Abstract
As the number of cancer survivors increases, cardiac management in anthracycline-treated patients has become more important. We planned to conduct a prospective multicenter registry study for comprehensive echocardiographic and biomarker data collection and an evaluation of the current practice in terms of diagnosis and management of anthracycline-induced cardiotoxicity (AIC registry). To examine the feasibility of this registry study, we analyzed the 1-year follow-up data of 97 patients registered during the first year of this registry.

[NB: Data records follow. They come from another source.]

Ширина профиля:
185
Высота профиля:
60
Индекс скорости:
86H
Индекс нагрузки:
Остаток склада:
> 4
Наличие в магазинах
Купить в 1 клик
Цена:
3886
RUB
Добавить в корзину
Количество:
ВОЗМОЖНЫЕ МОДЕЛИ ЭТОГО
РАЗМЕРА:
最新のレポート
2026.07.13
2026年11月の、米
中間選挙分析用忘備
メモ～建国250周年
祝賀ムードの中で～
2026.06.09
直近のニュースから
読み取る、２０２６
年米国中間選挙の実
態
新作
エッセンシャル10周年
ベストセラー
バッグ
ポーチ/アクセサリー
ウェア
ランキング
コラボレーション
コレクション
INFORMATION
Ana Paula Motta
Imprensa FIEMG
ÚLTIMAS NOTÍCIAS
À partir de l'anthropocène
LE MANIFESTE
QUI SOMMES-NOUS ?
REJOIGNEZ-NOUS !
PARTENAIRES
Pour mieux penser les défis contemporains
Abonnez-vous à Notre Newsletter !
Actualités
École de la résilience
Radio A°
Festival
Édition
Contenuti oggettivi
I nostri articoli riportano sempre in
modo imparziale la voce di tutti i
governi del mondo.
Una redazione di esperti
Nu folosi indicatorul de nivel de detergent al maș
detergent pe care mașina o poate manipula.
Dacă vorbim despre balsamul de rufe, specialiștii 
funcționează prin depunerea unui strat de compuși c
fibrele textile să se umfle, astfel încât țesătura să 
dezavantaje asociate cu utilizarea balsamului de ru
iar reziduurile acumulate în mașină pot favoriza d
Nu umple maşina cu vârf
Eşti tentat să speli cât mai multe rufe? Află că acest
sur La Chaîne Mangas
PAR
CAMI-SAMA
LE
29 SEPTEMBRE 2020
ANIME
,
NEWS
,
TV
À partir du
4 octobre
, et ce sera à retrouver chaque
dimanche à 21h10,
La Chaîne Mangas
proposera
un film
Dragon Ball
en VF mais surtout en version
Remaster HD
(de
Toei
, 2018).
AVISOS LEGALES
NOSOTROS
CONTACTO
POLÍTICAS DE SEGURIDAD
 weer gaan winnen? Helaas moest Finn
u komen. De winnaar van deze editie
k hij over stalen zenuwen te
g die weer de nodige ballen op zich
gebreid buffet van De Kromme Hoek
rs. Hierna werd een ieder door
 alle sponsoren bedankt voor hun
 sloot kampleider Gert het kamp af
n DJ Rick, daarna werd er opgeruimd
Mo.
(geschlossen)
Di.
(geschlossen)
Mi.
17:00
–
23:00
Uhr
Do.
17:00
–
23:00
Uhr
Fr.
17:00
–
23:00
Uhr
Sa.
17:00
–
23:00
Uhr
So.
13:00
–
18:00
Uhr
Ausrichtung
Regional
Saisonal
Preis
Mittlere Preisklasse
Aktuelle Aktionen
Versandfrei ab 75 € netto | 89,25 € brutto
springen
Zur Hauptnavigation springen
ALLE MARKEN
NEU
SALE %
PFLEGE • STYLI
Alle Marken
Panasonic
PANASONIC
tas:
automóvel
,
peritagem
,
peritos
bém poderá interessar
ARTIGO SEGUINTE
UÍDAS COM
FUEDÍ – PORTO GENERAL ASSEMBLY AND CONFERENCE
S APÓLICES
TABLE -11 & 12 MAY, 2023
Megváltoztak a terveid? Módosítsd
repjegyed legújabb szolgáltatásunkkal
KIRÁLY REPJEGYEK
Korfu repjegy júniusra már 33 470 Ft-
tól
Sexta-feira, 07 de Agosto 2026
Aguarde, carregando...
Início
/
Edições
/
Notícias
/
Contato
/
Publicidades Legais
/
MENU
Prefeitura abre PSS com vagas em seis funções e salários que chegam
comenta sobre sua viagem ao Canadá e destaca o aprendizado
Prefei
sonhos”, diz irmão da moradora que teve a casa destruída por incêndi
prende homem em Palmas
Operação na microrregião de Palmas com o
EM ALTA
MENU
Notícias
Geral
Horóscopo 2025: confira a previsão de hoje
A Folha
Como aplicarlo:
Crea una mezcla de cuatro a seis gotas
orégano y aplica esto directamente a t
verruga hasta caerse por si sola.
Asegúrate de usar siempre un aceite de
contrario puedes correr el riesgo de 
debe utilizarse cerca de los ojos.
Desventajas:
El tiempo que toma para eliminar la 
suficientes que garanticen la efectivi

The AIC registry was launched in July 2016. Data on echocardiographic parameters (e.g., two-and three-dimensional [(2- and 3-D) left ventricular ejection fraction (LVEF) and global longitudinal strain (GLS)) and biomarkers (e.g., troponin T and brain natriuretic peptide) were collected before anthracycline treatment, every 3 months during the first year after starting anthracycline, and every 6 months during the second year. Eighty-three patients (86%) completed a 1-year follow-up. The measurable rates of 2D LVEF, 3D LVEF, and GLS on each visit were nearly optimal (100%, 86–93%, and 84–94%, respectively). During the 1-year follow-up, 5 patients (6.0%) developed cardiotoxicity (a reduction in LVEF ≥ 10 percentage points from baseline and <55%). The AIC registry study is feasible and will be the first study to collect sizable echocardiographic and biomarker data on cardiotoxicity in Japanese patients treated with anthracycline in a real-world setting.
Highlights
Anthracyclines are among the most commonly used chemotherapeutic agents for the treatment of hematologic malignancies and solid tumors [1]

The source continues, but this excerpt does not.